Retype, word for word, every line from the one holding "Показать все" through the one holding "Авторская фотография от" in the entries below, both included, and only those lines.

--- DATASET EXCERPTS ---

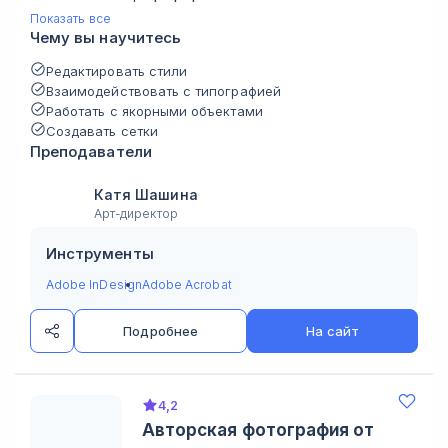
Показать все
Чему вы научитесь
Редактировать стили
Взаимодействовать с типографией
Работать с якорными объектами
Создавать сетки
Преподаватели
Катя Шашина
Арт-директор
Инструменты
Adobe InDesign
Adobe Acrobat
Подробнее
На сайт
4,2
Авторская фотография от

---
--- DATASET EXCERPTS ---

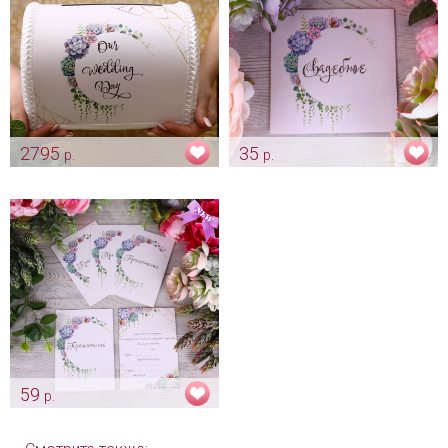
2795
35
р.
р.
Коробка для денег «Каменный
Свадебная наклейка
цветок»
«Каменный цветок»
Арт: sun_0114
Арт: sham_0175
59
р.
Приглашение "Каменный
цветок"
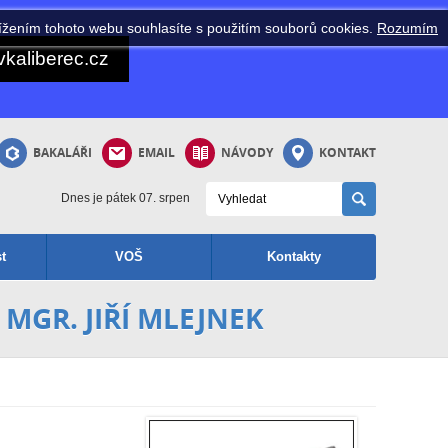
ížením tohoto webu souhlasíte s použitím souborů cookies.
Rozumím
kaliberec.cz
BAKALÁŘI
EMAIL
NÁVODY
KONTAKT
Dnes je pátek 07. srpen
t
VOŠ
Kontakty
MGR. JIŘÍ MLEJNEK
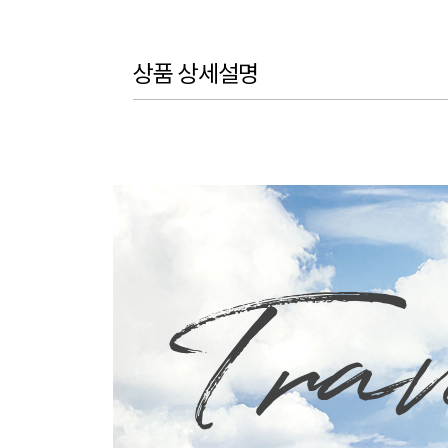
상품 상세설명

---
--- DATASET EXCERPTS ---

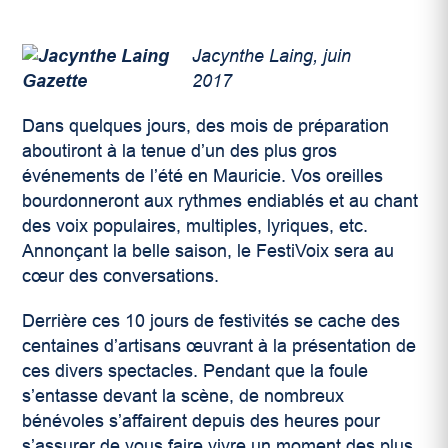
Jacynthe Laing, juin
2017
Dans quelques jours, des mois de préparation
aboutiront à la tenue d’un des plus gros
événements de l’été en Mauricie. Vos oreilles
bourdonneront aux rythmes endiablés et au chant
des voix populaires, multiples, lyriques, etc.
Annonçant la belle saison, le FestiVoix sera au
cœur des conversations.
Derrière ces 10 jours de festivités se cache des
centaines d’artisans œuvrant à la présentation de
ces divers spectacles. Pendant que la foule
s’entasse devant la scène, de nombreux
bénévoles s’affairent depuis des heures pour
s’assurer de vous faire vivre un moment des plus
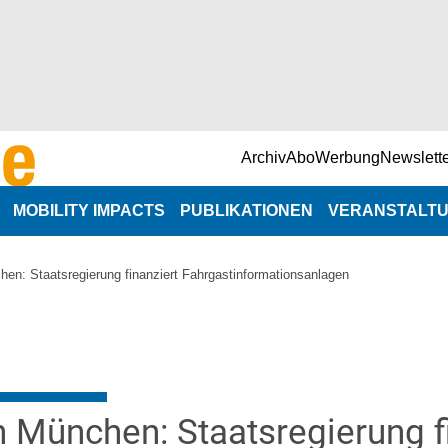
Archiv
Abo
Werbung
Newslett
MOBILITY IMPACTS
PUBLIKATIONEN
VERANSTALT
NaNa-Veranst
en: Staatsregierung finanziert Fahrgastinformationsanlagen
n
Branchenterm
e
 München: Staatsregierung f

---

# TASK OUTPUT
Показать все
Чему вы научитесь
Редактировать стили
Взаимодействовать с типографией
Работать с якорными объектами
Создавать сетки
Преподаватели
Катя Шашина
Арт-директор
Инструменты
Adobe InDesign
Adobe Acrobat
Подробнее
На сайт
4,2
Авторская фотография от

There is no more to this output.